◆ **TASK DESCRIPTION**
Restate, exactly as written, the entries below from the line that holds "Gizlilik Politikası" through the line that holds "Darbdavio įvaizdžio kūrimas.". Pictures are not part of the copy.

(Collected data entries)
------------------------------------------------

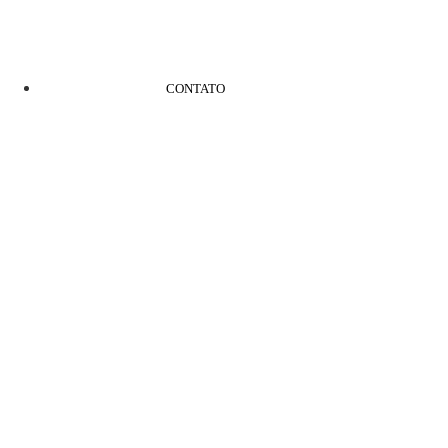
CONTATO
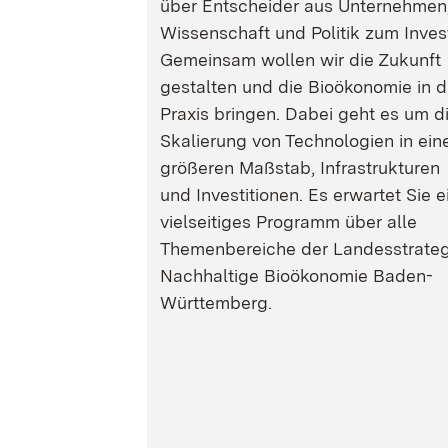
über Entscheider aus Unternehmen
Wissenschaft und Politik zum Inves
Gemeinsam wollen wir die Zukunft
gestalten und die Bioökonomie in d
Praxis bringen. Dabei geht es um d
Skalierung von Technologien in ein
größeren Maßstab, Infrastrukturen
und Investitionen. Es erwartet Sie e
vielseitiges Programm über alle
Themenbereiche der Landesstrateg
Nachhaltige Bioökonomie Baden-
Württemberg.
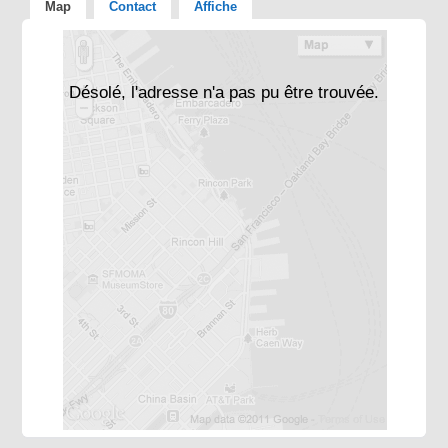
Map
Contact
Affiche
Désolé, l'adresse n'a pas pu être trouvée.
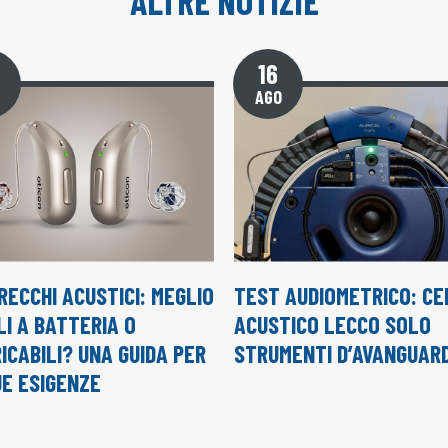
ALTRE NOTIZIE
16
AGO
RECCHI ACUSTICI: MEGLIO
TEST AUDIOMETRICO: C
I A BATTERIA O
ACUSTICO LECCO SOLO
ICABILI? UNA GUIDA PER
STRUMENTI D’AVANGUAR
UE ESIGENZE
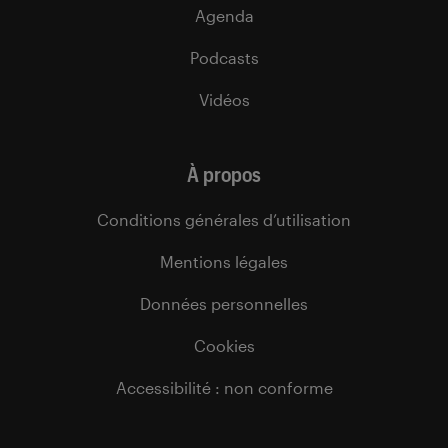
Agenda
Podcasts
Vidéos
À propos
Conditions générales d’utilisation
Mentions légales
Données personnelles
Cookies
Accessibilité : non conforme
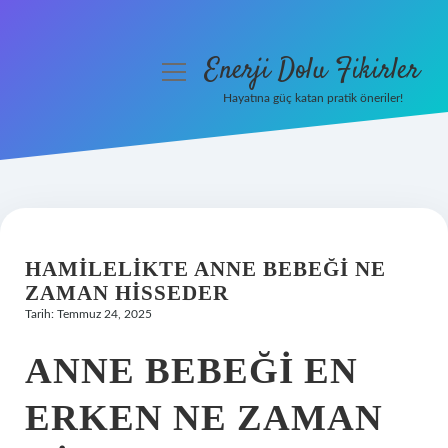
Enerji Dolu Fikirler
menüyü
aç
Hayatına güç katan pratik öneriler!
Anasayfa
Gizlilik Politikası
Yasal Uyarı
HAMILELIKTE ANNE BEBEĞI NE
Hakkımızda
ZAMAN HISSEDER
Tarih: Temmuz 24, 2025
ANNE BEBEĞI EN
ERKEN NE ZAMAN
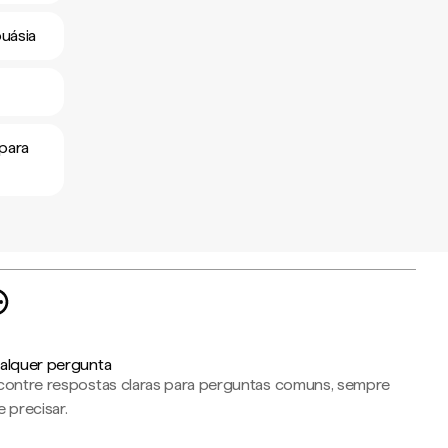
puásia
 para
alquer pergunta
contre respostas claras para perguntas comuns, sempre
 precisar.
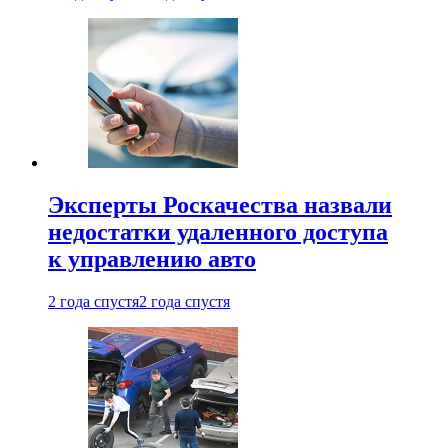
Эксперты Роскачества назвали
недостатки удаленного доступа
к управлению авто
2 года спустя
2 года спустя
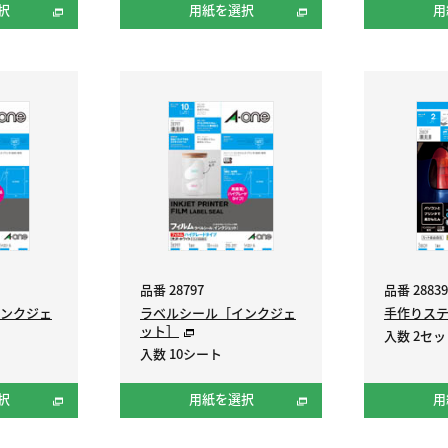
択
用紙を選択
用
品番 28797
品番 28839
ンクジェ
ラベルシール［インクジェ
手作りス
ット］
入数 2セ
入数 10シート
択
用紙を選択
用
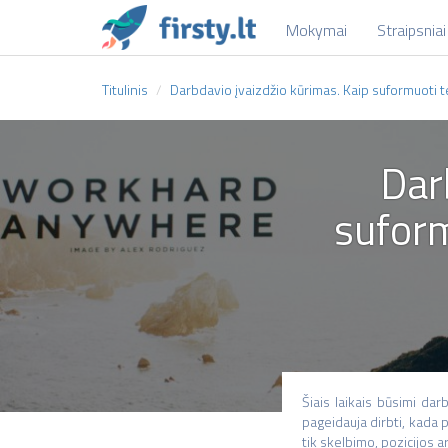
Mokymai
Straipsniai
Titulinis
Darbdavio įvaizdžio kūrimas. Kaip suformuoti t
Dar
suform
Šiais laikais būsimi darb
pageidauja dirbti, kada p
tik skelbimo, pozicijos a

------------------------------------------------

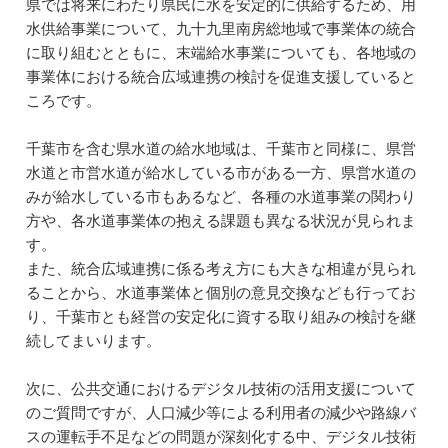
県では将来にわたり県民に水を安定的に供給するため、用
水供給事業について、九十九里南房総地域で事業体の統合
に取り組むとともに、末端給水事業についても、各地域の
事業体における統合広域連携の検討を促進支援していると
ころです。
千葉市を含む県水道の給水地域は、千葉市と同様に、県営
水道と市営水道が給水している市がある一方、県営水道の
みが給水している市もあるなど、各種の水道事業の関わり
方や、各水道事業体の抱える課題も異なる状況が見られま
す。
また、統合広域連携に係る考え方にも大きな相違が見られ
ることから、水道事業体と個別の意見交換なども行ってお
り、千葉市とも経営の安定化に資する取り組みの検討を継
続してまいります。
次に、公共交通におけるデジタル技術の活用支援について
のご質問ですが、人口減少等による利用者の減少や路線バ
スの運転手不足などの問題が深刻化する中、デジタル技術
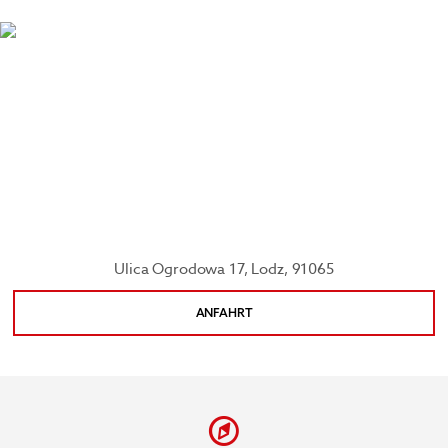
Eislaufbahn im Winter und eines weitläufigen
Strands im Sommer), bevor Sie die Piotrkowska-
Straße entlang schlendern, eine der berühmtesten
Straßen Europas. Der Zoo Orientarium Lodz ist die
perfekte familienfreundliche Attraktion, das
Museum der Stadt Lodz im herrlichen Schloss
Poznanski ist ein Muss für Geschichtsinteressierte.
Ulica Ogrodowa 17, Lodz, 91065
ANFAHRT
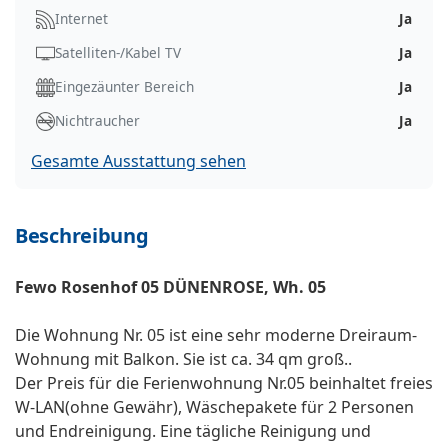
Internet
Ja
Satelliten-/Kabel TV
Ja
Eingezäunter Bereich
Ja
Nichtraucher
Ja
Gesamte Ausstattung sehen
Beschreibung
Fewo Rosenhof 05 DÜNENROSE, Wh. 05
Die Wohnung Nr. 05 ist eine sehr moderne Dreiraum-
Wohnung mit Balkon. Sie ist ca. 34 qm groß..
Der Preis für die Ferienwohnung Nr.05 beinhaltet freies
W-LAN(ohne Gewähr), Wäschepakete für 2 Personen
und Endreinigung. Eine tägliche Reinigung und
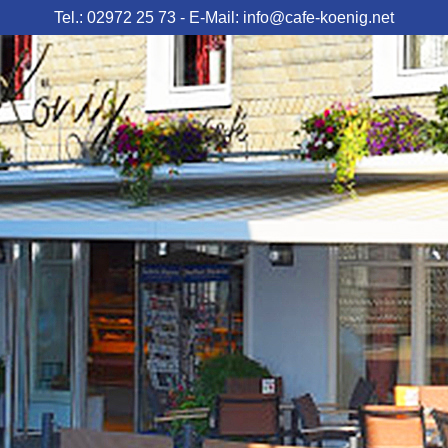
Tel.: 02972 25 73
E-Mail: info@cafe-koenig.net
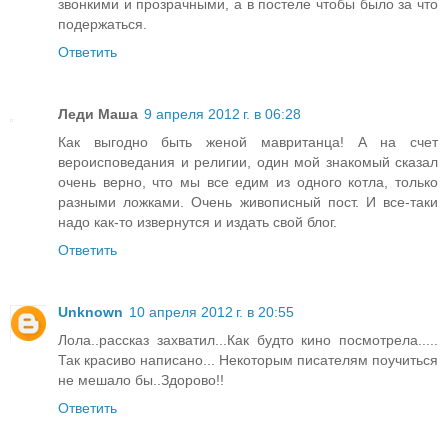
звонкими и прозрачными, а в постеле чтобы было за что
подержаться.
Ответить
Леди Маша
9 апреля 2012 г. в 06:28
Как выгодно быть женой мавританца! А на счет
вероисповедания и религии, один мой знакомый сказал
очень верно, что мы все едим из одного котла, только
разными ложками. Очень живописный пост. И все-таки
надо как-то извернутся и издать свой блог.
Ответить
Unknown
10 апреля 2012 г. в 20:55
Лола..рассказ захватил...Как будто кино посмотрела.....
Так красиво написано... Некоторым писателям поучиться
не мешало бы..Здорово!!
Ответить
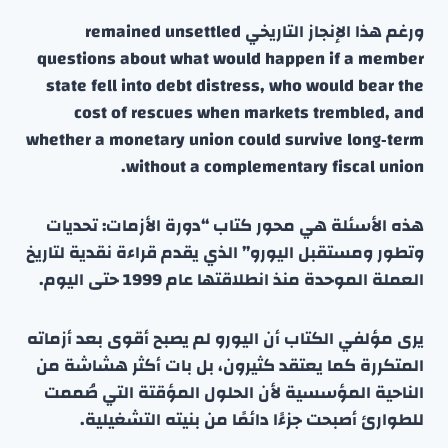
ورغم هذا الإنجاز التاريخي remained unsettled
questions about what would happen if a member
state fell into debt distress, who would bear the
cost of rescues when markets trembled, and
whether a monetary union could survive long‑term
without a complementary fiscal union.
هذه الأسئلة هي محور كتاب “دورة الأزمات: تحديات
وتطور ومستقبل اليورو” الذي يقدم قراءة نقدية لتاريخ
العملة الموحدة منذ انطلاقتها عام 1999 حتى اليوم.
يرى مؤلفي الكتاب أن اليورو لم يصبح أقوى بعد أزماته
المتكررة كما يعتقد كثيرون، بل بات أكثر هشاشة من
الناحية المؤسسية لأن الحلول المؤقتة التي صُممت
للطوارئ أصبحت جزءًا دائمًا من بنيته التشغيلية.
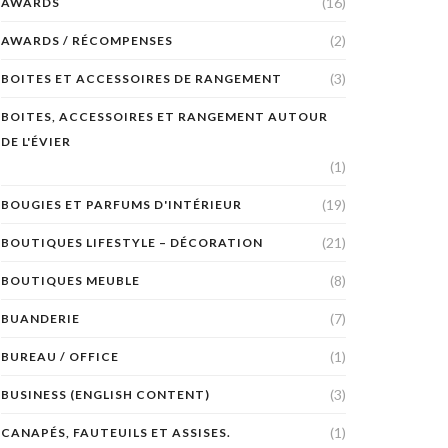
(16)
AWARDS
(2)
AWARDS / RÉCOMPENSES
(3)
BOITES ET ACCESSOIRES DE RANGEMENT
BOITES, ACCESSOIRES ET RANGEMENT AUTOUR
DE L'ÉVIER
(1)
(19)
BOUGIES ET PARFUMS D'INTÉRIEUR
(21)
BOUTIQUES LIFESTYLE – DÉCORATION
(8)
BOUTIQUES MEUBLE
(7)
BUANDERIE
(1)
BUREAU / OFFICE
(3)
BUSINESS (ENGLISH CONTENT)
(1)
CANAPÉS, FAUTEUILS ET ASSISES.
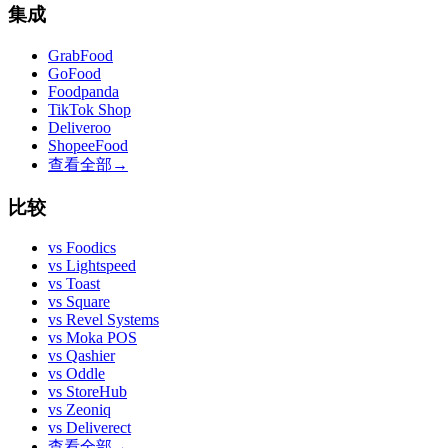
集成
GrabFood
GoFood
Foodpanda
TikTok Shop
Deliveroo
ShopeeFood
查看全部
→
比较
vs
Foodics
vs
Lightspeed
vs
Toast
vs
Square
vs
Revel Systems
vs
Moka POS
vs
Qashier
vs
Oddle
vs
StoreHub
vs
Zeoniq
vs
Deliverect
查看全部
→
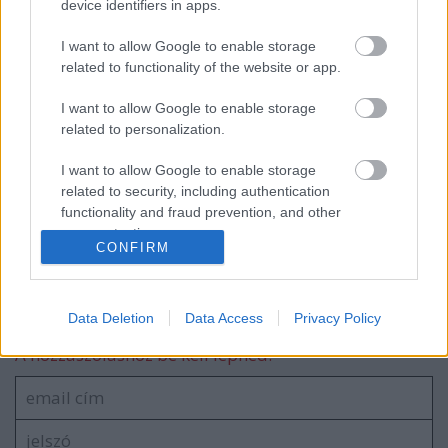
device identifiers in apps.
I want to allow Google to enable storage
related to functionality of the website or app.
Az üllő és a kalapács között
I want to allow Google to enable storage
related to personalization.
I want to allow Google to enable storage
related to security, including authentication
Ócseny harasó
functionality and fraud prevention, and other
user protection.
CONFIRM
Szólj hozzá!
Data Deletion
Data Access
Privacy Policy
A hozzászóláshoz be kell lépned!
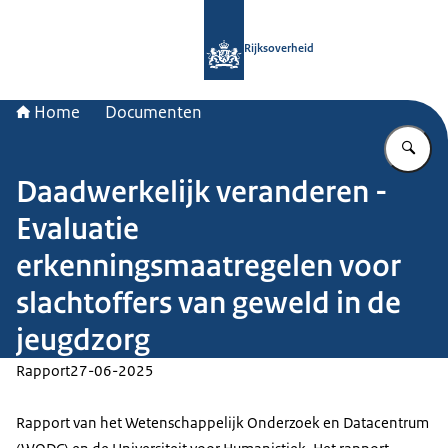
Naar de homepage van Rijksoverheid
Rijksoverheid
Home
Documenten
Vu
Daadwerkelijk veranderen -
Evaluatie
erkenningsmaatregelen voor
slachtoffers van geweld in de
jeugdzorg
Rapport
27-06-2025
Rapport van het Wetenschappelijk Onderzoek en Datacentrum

------------------------------------------------

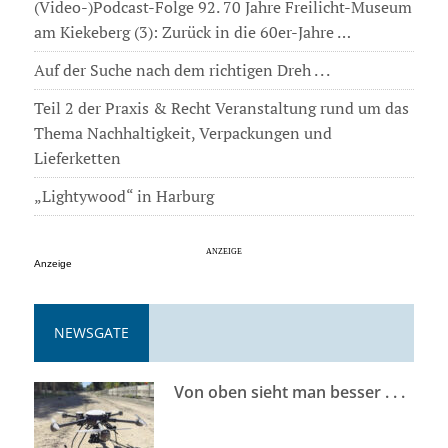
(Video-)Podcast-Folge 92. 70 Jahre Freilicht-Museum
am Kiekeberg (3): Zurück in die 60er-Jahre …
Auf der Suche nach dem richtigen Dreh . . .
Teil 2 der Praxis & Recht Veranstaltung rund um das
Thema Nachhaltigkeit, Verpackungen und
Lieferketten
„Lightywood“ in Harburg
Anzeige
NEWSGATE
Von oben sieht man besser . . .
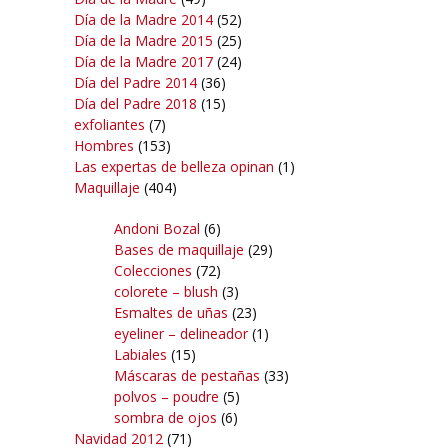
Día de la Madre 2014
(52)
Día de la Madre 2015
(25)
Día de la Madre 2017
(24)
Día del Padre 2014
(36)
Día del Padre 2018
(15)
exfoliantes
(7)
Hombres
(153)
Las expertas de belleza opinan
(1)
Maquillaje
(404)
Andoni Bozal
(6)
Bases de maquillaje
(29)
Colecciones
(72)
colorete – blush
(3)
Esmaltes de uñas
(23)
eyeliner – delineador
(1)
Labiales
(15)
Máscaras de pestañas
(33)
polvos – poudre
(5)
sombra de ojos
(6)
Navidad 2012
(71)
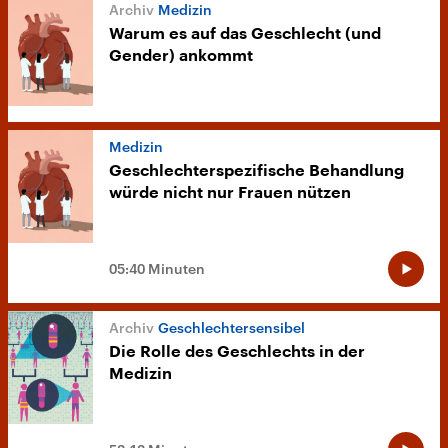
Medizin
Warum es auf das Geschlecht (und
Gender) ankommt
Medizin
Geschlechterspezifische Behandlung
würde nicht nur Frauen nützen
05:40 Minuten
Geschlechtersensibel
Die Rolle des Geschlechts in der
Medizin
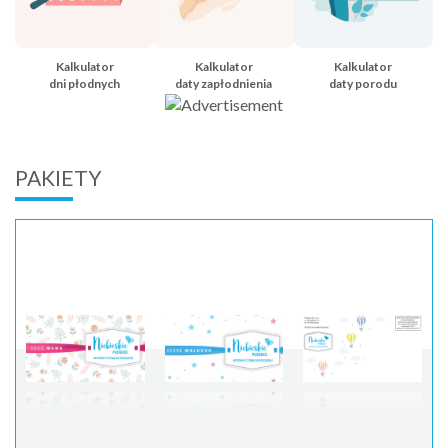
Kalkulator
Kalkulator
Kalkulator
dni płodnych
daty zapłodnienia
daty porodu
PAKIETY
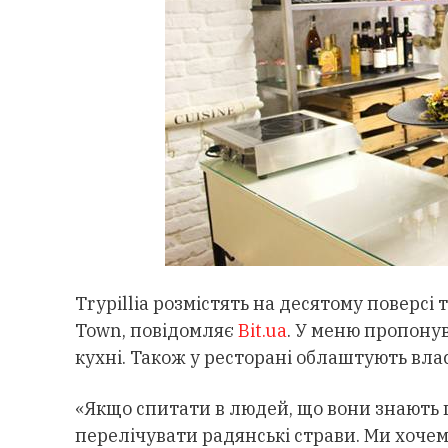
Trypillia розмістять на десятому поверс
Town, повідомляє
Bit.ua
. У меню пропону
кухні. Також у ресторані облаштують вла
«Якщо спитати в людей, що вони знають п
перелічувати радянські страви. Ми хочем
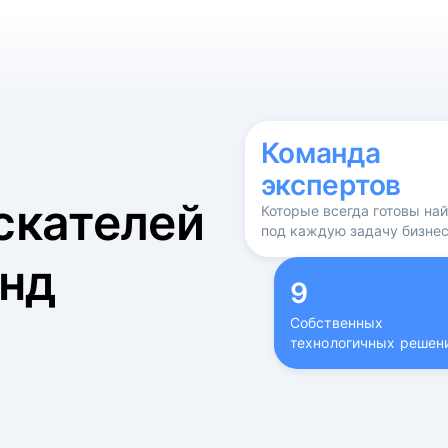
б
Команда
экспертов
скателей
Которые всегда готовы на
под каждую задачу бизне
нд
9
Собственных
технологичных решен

------------------------------------------------

◆ **RESPONSE TO THE TASK**
Gizlilik Politikası
Yasal Uyarı
HAMILELIKTE ANNE BEBEĞI NE
Hakkımızda
ZAMAN HISSEDER
Tarih: Temmuz 24, 2025
ANNE BEBEĞI EN
ERKEN NE ZAMAN
puásia
 para
alquer pergunta
contre respostas claras para perguntas comuns, sempre
 precisar.
Эксперты Роскачества назвали
недостатки удаленного доступа
к управлению авто
2 года спустя
2 года спустя
択
用紙を選択
用
品番 28797
品番 28839
ンクジェ
ラベルシール［インクジェ
手作りス
ット］
入数 2セ
入数 10シート
択
用紙を選択
用
Mokymai
Straipsniai
Titulinis
Darbdavio įvaizdžio kūrimas. Kaip suformuoti t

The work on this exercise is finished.